生産性向上の取り組みを行っている人たちでパターン別に分析すると、いずれのパターンでも高評価の割合が高かった。ただし、「インプット – / アウトプット = 」の層では上昇幅が比較的に小さく、生産性向上のみしていてもアウトプットが増加していなければ、評価には反映されづらいことが分かる。
続いてWLB意識に関して確認する。
生産性向上のための取り組みにおいては、業務量や時間を増やすことよりも業務効率化を行う人が主流であった(図3参照)。であれば生産性向上を行っている人は仕事と私生活のバランスを重視するWLB意識も高いのではないか。
図5を確認すると、賞与時評価と同様に基本的には生産性向上の取り組みを行っている人はWLB意識も高い。その中でも、「インプット – / アウトプット +」では特に割合が高くなっている。この層は前述した通り実際の取り組みでは「自分のスキルで工夫して業務効率化を行う(50.9%)」(表3参照)の割合がもっとも高かった。
ある程度自分自身で業務をコントロールできるスキルもあるため、仕事と生活のバランスも取りやすいと考えられる。
生産性向上の取り組みを行っていない人の分析
ここまで生産性向上のために何らかのことを行っている人について分析をしてきた。正社員の生産性向上のイメージと現実に自分で行う場合に関しては違いが見られたものの、ボリュームゾーンである「インプット + / アウトプット +」の人たちはやみくもに業務量や時間だけを増やして働いているわけではなく、しっかりと生活リズムを整え、プライベートの場でもインプットをしようとしている姿が見えた。

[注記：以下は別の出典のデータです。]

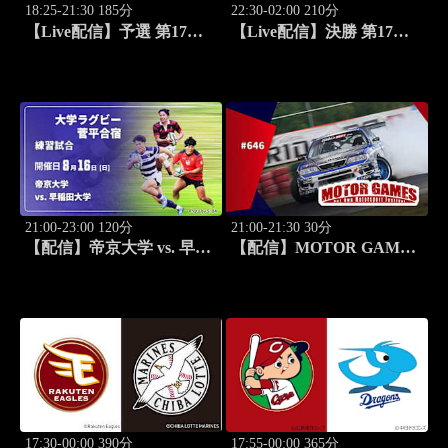
18:25-21:30 185分
22:30-02:00 210分
【Live配信】予選 第17戦
【Live配信】決勝 第17戦
ロンドン(イギリス) FIA フ
ロンドン(イギリス) FIA フ
ォーミュラE世界選手権
ォーミュラE世界選手権
2025/26
2025/26
21:00-23:00 120分
21:00-21:30 30分
【配信】帝京大学 vs. 早稲
【配信】MOTOR GAMES
田大学 練習試合 大学ラグ
#646
ビー 菅平合宿 2026
17:30-00:00 390分
17:55-00:00 365分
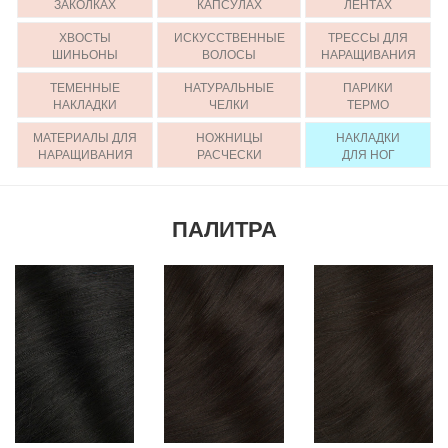
ЗАКОЛКАХ
КАПСУЛАХ
ЛЕНТАХ
ХВОСТЫ
ИСКУССТВЕННЫЕ
ТРЕССЫ ДЛЯ
ШИНЬОНЫ
ВОЛОСЫ
НАРАЩИВАНИЯ
ТЕМЕННЫЕ
НАТУРАЛЬНЫЕ
ПАРИКИ
НАКЛАДКИ
ЧЕЛКИ
ТЕРМО
МАТЕРИАЛЫ ДЛЯ
НОЖНИЦЫ
НАКЛАДКИ
НАРАЩИВАНИЯ
РАСЧЕСКИ
ДЛЯ НОГ
ПАЛИТРА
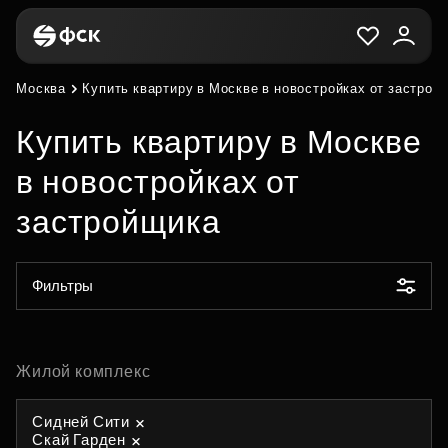
Москва
Купить квартиру в Москве в новостройках от застрой
Купить квартиру в Москве
в новостройках от
застройщика
Фильтры
Жилой комплекс
Сидней Сити
Скай Гарден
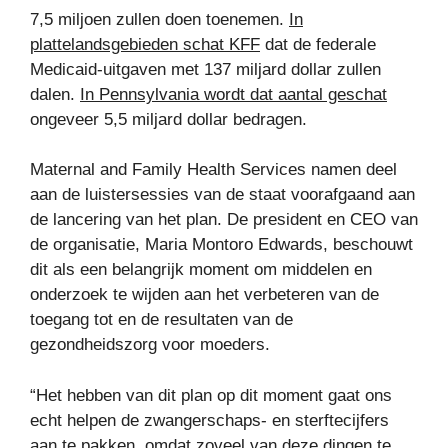
7,5 miljoen zullen doen toenemen.
In
plattelandsgebieden schat KFF
dat de federale
Medicaid-uitgaven met 137 miljard dollar zullen
dalen.
In Pennsylvania wordt dat aantal geschat
ongeveer 5,5 miljard dollar bedragen.
Maternal and Family Health Services namen deel
aan de luistersessies van de staat voorafgaand aan
de lancering van het plan. De president en CEO van
de organisatie, Maria Montoro Edwards, beschouwt
dit als een belangrijk moment om middelen en
onderzoek te wijden aan het verbeteren van de
toegang tot en de resultaten van de
gezondheidszorg voor moeders.
“Het hebben van dit plan op dit moment gaat ons
echt helpen de zwangerschaps- en sterftecijfers
aan te pakken, omdat zoveel van deze dingen te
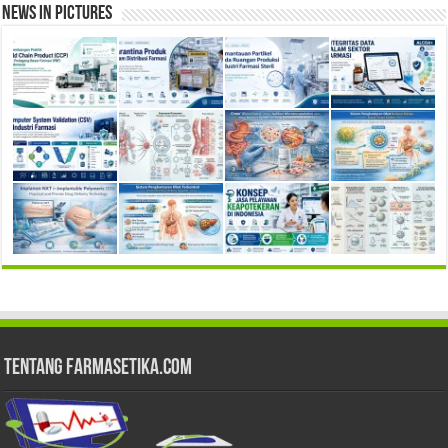
News in Pictures
Tentang Farmasetika.com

また、自分のスキルで業務効率化をできるような層を中心に、WLBも高くなり、さらに人事評価も高いことが分かった。これらから当人においても、恐らくは企業においても生産性を向上させようとする社員が増えることは望ましいことと言えそうだ。
管理職/非管理職の生産性向上のための取り組みを行っていない理由
ではここからは、現時点で取り組みを行っていない人に対して確認しつつ、どのようにすれば生産性向上の取り組みを行うかを考えたい。

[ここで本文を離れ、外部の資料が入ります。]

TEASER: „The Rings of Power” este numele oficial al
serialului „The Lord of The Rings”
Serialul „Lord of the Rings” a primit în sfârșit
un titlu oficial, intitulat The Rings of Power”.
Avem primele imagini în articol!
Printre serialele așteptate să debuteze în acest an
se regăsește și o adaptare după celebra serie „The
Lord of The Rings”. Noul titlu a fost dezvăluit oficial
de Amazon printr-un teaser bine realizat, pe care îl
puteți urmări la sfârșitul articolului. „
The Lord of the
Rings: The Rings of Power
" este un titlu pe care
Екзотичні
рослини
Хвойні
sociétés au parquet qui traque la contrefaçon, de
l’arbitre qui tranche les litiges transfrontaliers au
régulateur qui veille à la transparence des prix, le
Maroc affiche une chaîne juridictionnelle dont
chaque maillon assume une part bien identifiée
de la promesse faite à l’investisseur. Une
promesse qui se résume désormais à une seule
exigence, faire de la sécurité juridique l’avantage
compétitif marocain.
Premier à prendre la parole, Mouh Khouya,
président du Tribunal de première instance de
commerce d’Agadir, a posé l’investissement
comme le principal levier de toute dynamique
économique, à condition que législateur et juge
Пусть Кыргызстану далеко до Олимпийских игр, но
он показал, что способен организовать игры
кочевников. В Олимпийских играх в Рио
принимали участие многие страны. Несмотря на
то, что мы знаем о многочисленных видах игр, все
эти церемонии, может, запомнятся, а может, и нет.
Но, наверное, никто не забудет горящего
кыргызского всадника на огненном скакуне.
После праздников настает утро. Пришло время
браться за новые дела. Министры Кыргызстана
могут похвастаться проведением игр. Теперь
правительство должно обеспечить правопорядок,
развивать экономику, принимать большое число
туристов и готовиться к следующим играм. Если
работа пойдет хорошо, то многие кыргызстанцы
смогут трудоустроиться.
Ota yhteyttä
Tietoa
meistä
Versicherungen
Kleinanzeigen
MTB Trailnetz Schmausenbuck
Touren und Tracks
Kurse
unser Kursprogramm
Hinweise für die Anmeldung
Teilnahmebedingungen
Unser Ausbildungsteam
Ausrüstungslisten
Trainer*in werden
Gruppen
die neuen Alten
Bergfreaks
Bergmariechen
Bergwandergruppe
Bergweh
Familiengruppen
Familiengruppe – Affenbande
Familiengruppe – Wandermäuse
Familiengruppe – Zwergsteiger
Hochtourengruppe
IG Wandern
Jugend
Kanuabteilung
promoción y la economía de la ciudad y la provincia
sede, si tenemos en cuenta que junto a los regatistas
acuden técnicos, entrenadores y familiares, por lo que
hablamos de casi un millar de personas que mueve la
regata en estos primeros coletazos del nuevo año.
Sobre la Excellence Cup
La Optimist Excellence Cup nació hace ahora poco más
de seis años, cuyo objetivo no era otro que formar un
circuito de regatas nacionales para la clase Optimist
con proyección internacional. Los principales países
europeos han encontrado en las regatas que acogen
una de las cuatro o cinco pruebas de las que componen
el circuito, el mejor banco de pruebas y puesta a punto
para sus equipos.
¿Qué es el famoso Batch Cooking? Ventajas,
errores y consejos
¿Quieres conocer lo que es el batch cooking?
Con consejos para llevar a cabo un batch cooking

まず冒頭で示した通り、生産性向上が必要ないと感じている人は半数以上である(図1参照)。さらにこれを課長級以上の管理職と主任級以下の非管理職で分析すると、非管理職では必要性を感じている人は少なく、また実際に取り組みを行っている人も少なかった。【図6】
さらに、生産性向上のための取り組みを行っていない理由を管理職/非管理職で比較すると、「日々の業務だけで忙しいため」「必要性を感じないため」に関して差はほとんど見られなかったが、「何をすれば良いか分からないため」「自分自身のスキル的に困難なため」では非管理職の方で割合が高く、「労働時間や業務量が適正であるため」は管理職で割合が高かった。【図7】
一方で生産性向上のために行っていることを管理職と非管理職で見てみると、資料や会議の無駄削除は管理職で高くなる。【図8】
無駄な会議や資料を無くすことは、労働時間を確保するためのシンプルな手段であるが、役職レベルが低いとどの資料や会議がクリティカルなものかを判断をすることが難しく、また自らの権限で減らすこともやりづらいと言えるだろう。
非管理職は生産性向上のために「何をすれば良いか分からない」や「自分のスキル的に困難」であることが比較的多いため、管理職が率先して無駄を排除することでまずは省力化/省時間化を行うことができれば非管理職のためにもなるのではないか。
生産性向上のための企業の取り組み
さらに管理職だけでなく、会社全体でも生産性向上の取り組みを行うことは効果的であろう。勤め先の企業は生産性向上を求めているかを聞くと、生産性向上について言及のみあったと答えた割合が24.1%、実際に何らかの取り組みも行っているのが19.0%、そのような機会は無いと答えたのが57.0%であった。
そもそも半数以上は自社からも生産性向上についてはアクションを受けていないかあるいは届いていないという状況であった。【図9】
会社から生産性向上のための積極的な介入は受けていない状況だが、今後の仕事に対する考え方としては「自分の仕事を効率化、時短化していきたい(60.3%)」「自分の仕事の付加価値を上げていきたい(52.8%)」で「そう思う計」が過半数となっており、正社員自身の生産性向上自体のニーズは大きいと言える。【図10】
しかし生産性向上のための取り組みを行っていない人の理由でもあるように、日々の業務に忙殺されたりそもそも必要性を感じない正社員が一定数いる状況で、働き手自身に任せるのも難しい。であるならば、企業や上司の側から積極的に生産性向上の意義や効果的な方法を広めることも重要なのではないか。
終わりに
本レポートでは、「個人レベルの生産性向上」という漠然としたイメージに対して、パターンを絞った上で実際にどのような方法を行っているかを確認してパターンごとの特徴を捉え、なるべく具体化できるように努めた。さらにその上で、生産性向上の取り組みを行う正社員を増やすためにも、会社や上司から働きかける余地が残っていることを示した。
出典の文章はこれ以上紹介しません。